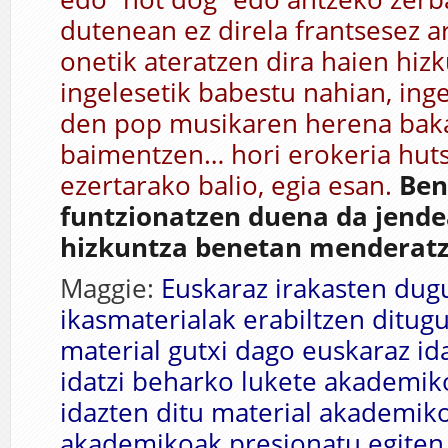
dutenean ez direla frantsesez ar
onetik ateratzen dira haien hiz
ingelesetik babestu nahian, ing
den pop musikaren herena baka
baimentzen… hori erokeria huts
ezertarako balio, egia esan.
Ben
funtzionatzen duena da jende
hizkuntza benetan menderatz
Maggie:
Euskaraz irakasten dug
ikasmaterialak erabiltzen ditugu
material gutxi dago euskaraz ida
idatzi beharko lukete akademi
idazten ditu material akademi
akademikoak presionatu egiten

---------------

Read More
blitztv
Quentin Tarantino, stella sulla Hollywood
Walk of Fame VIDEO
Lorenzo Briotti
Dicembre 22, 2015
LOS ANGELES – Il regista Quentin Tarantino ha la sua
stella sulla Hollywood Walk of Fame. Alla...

---------------

**What needs to be done**: Among the lines above, return those that contain the string "Tarantino".

**Expected answer**:
Quentin Tarantino, stella sulla Hollywood
LOS ANGELES – Il regista Quentin Tarantino ha la sua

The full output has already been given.